According to economists, crypto investors are now caught between a rock and a hard place. They fear missing profit despite the high risk of losing money. So, they may either reap a profit or incur huge losses because of the shaky crypto market. However, investors are prone to risk, ignoring all the potential pitfalls.
This year, digital assets have won luster with many reputable hedge funds as large investors expect a rally in the crypto market in 2023-2024. Interestingly, two-thirds of hedge funds (67%) intend to heavily invest in crypto by the end of 2022.
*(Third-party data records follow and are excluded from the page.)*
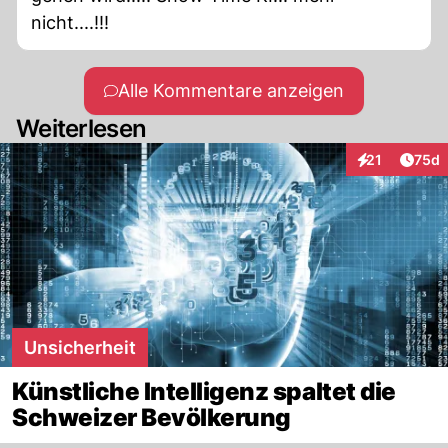
nicht....!!!
Alle Kommentare anzeigen
Weiterlesen
Artik
21
75d
Interaktionen
Unsicherheit
Künstliche Intelligenz spaltet die
Schweizer Bevölkerung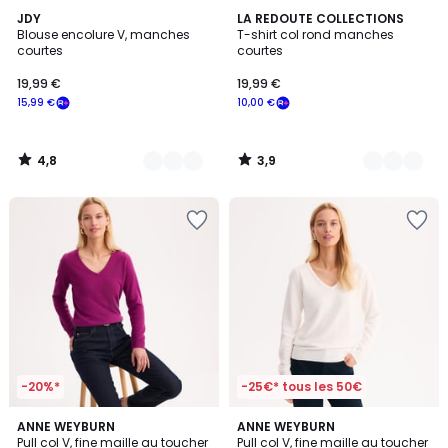
4,8
3,9
2
JDY
3
LA REDOUTE COLLECTIONS
/ 5
/ 5
Blouse encolure V, manches
T-shirt col rond manches
Couleurs
Couleurs
courtes
courtes
19,99 €
19,99 €
15,99 €
10,00 €
4,8
3,9
/
/
5
5
-20%*
-25€* tous les 50€
4,2
4,2
4
ANNE WEYBURN
2
ANNE WEYBURN
/ 5
/ 5
Pull col V, fine maille au toucher
Pull col V, fine maille au toucher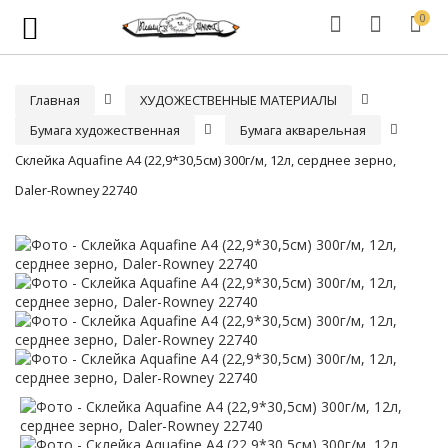
0
Главная
ХУДОЖЕСТВЕННЫЕ МАТЕРИАЛЫ
Бумага художественная
Бумага акварельная
Склейка Aquafine A4 (22,9*30,5см) 300г/м, 12л, серднее зерно,
Daler-Rowney 22740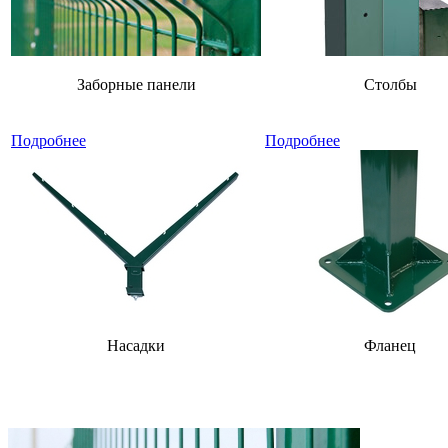
Заборные панели
Столбы
Подробнее
Подробнее
Насадки
Фланец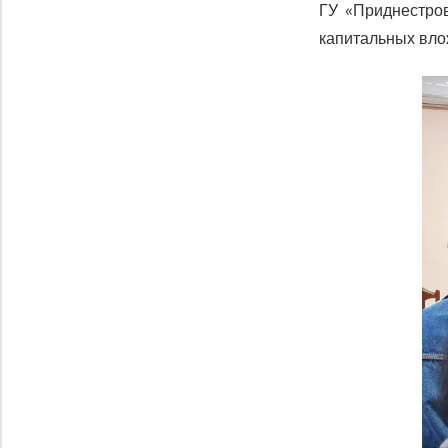
ГУ «Приднестров
капитальных вло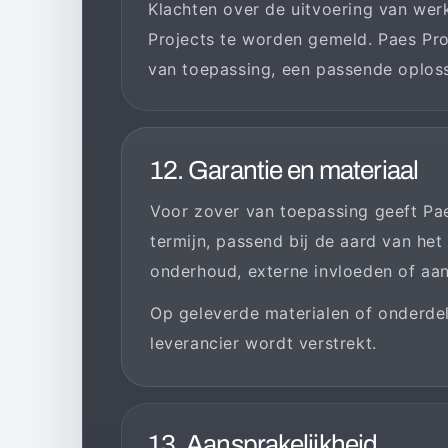
Klachten over de uitvoering van werk
Projects te worden gemeld. Paes Proj
van toepassing, een passende oploss
12. Garantie en materiaal
Voor zover van toepassing geeft Pa
termijn, passend bij de aard van het
onderhoud, externe invloeden of aan
Op geleverde materialen of onderdel
leverancier wordt verstrekt.
13. Aansprakelijkheid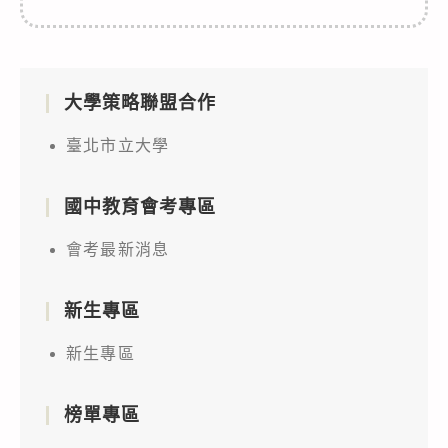
大學策略聯盟合作
臺北市立大學
國中教育會考專區
會考最新消息
新生專區
新生專區
榜單專區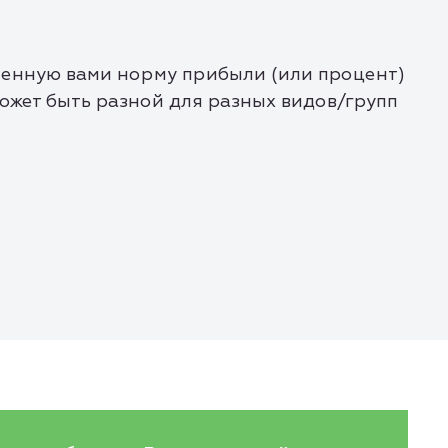
ленную вами норму прибыли (или процент)
может быть разной для разных видов/групп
Bitcoin and Ethereum are the most popular assets, the Alternative Investment Management Association stated in the report. What is more, the fear of missing out, or FOMO, can be a powerful psychological force. It is extremely important for large investors not to stay out of the game and take their juicy slice in the crypto market. Therefore, unwary traders are ready to invest, glossing over the risks of losing money due to FOMO.
Recently, many big investors who own hedge funds such as Ray Dalio and Daniel Loeb, have changed their views on digital assets. Earlier, Dalio cast doubt on cryptocurrencies. However, in January 2022, he advised traders to have 1-2% of their portfolio in BTC. Daniel Loeb also backed cryptocurrencies although he did not disclose the size of his stake.
Currently, the crypto market is gripped by uncertainty as many analysts predict its collapse, while crypto enthusiasts are betting on a rally in 2023-2024. An upswing may take place amid a decline in bitcoin. Every 4 years, the number of bitcoins falls as the BTC code allows only a fixed number of bitcoins to be mined every year until the 21 million limit is reached.